- Directed by: Harry Winer
- Written by: Paula Labrot; Harry Winer;
- Produced by: Stephen Houston Smith
- Starring: Ivan Marx; Peggy Marx;
- Narrated by: Ivan Marx
- Cinematography: Ivan Marx; Peggy Marx;
- Edited by: Paula Labrot
- Music by: Don Peake
- Production company: Palladium Productions
- Distributed by: Filmcentralen Palladium
- Release date: January 1, 1976 (USA);
- Running time: 76 minutes; 92 minutes (American DVD);
- Country: United States
- Language: English

= The Legend of Bigfoot =

1976 American film by Harry Winer

The Legend of Bigfoot is a 1976 American pseudo-documentary film that explores the myth and alleged sightings of Bigfoot, a cryptid said to inhabit the forests of North America. Directed by Harry Winer and co-written by Winer and Paula Labrot, the film presents a mixture of staged footage and purported real encounters, narrated by Ivan Marx, who also appears on screen alongside his wife, Peggy Marx.

==Plot==
Animal tracker Ivan Marx opens by mentioning the film is the culmination of 10 years of research. He says that the Eskimos called the creature "bushman," the Colville Indians "Sasquatch," and the Hoopa "Om-mah," but is most commonly known as Bigfoot.
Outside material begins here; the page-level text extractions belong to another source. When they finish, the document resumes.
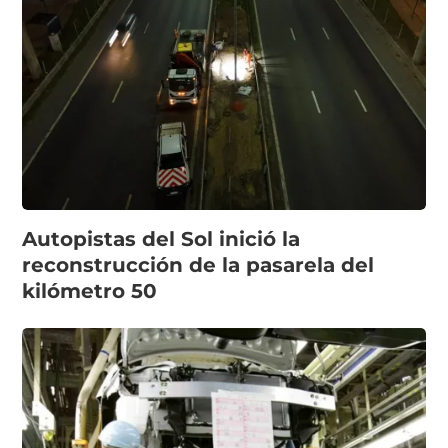
Autopistas del Sol inició la
reconstrucción de la pasarela del
kilómetro 50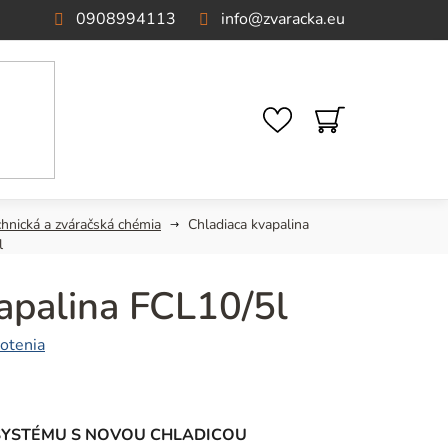
0908994113
info
@
zvaracka.eu
NÁKUPNÝ
KOŠÍK
chnická a zváračská chémia
Chladiaca kvapalina
l
apalina FCL10/5l
otenia
 SYSTÉMU S NOVOU CHLADICOU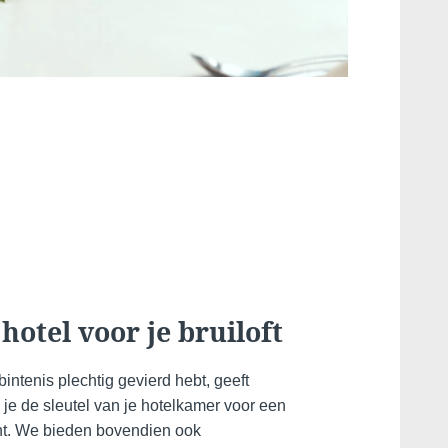
oties
 ik wil geen e-mails ontvangen met exclusieve
ingen en promoties
Steun onze
milieuprojecten
VALIDEER
*
Verplichte velden
hotel voor je bruiloft
Bruikbare infor
bintenis plechtig gevierd hebt, geeft
je de sleutel van je hotelkamer voor een
t. We bieden bovendien ook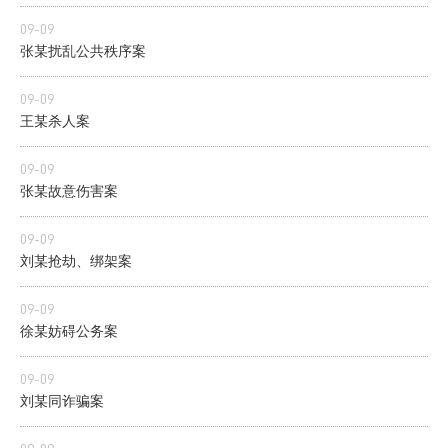
09-09
张某扰乱公共秩序案
09-09
王某杀人案
09-09
张某故意伤害案
09-09
刘某抢劫、绑架案
09-09
徐某妨碍公务案
09-09
刘某同诈骗案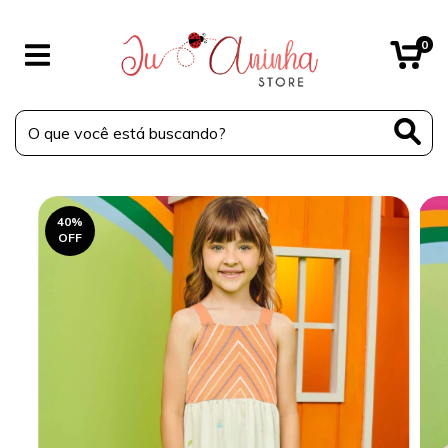
0
40
%
OFF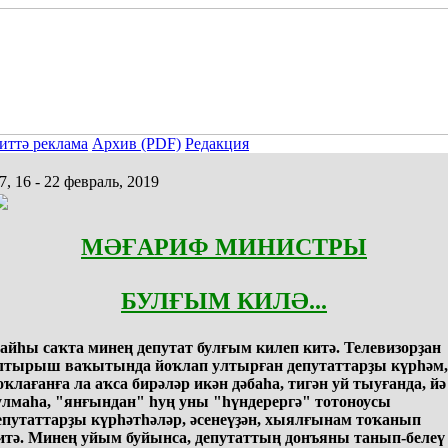
иттә реклама
Архив (PDF)
Редакция
, 16 - 22 февраль, 2019
МӘҒАРИФ МИНИСТРЫ
БУЛҒЫМ КИЛӘ...
айһы саҡта минең депутат булғым килеп китә. Телевизорҙан
лтырыш ваҡытында йоҡлап ултырған депутаттарҙы күрһәм,
оҡлағанға ла аҡса бирәләр икән дәбаһа, тигән уй тыуғанда, йә
улмаһа, "янғындан" һуң уны "һүндерергә" тотоноусы
епутаттарҙы күрһәтһәләр, әсенеүҙән, хыялғынам тоҡанып
итә. Минең уйым буйынса, депутаттың донъяны танып-белеү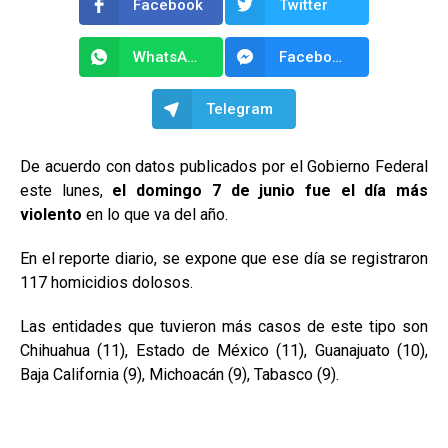
Facebook
Twitter
WhatsApp
Facebook Messenger
Telegram
De acuerdo con datos publicados por el Gobierno Federal
este lunes,
el domingo 7 de junio fue el día más
violento
en lo que va del año.
En el reporte diario, se expone que ese día se registraron
117 homicidios dolosos.
Las entidades que tuvieron más casos de este tipo son
Chihuahua (11), Estado de México (11), Guanajuato (10),
Baja California (9), Michoacán (9), Tabasco (9).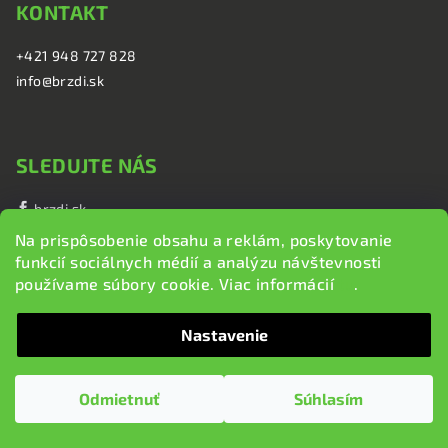
KONTAKT
+421 948 727 828
info@brzdi.sk
SLEDUJTE NÁS
brzdi.sk
brzdi.sk
Na prispôsobenie obsahu a reklám, poskytovanie
funkcií sociálnych médií a analýzu návštevnosti
používame súbory cookie. Viac informácií
tu
.
NAKUPUJTE U NÁS
Nastavenie
Obchodné podmienky a dodanie tovaru
Ochrana súkromia
Odmietnuť
Súhlasím
Doprava a poštovné
Informácie o používaní cookies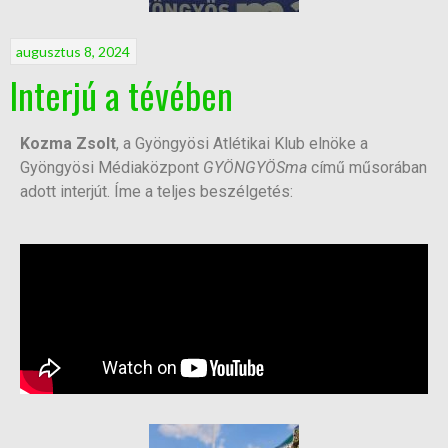
augusztus 8, 2024
Interjú a tévében
Kozma Zsolt
, a Gyöngyösi Atlétikai Klub elnöke a
Gyöngyösi Médiaközpont
GYÖNGYÖSma
című műsorában
adott interjút. Íme a teljes beszélgetés: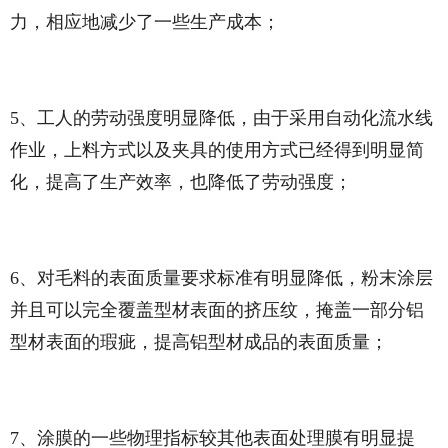
力，相应地减少了一些生产成本；
5、工人的劳动强度明显降低，由于采用自动化流水线
作业，上料方式以及夹具的使用方式已经得到明显简
化，提高了生产效率，也降低了劳动强度；
6、对毛料的表面质量要求标准有明显降低，粉末涂层
并且可以完全覆盖型材表面的挤压纹，掩盖一部分铝
型材表面的瑕疵，提高铝型材成品的表面质量；
7、涂膜的一些物理指标较其他表面处理膜有明显提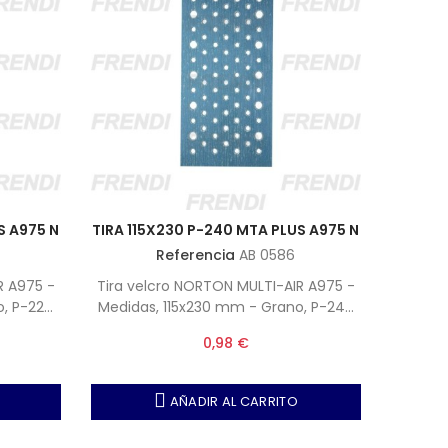
S A975 N
TIRA 115X230 P-240 MTA PLUS A975 N
Referencia
AB 0586
R A975 -
Tira velcro NORTON MULTI-AIR A975 -
o, P-220
Medidas, 115x230 mm - Grano, P-240
 50)
(Nota, Unidades por caja 50)
0,98 €
AÑADIR AL CARRITO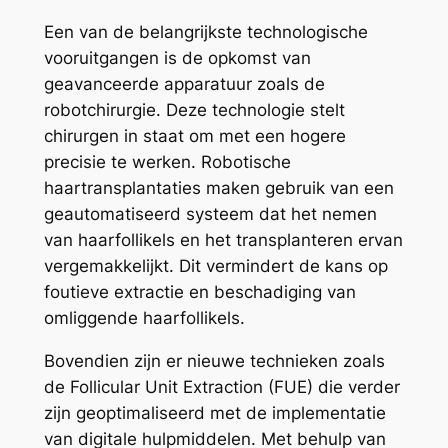
Een van de belangrijkste technologische
vooruitgangen is de opkomst van
geavanceerde apparatuur zoals de
robotchirurgie. Deze technologie stelt
chirurgen in staat om met een hogere
precisie te werken. Robotische
haartransplantaties maken gebruik van een
geautomatiseerd systeem dat het nemen
van haarfollikels en het transplanteren ervan
vergemakkelijkt. Dit vermindert de kans op
foutieve extractie en beschadiging van
omliggende haarfollikels.
Bovendien zijn er nieuwe technieken zoals
de Follicular Unit Extraction (FUE) die verder
zijn geoptimaliseerd met de implementatie
van digitale hulpmiddelen. Met behulp van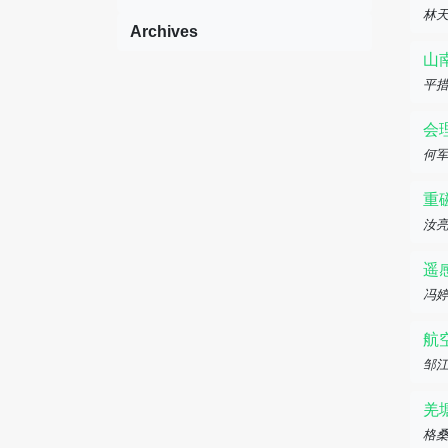
林
Archives
山
平措
会
何
重
汝
遥
冯婷
航
邹
羌
格桑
Marx's brother-in-law takes him to the land of petrified wood, showing him rock carvings of creatures with big hands and feet. The carvings tell the story of the creature stealing children, causing a village to be abandoned.

Marx finds large tracks in the snow and later a dead bear with similar tracks nearby. He finds strange hair between the bear's teeth and sets out to track the creature. He finds tracks in the mud beside a river and something moving nearby. He intends to inform others but rain washes the tracks away.

Marx investigates tracks in several states only to find they're not bigfoot tracks. He visits the Oh-mah bigfoot redwood statue in northern California and the Oregon coast, continuing to search.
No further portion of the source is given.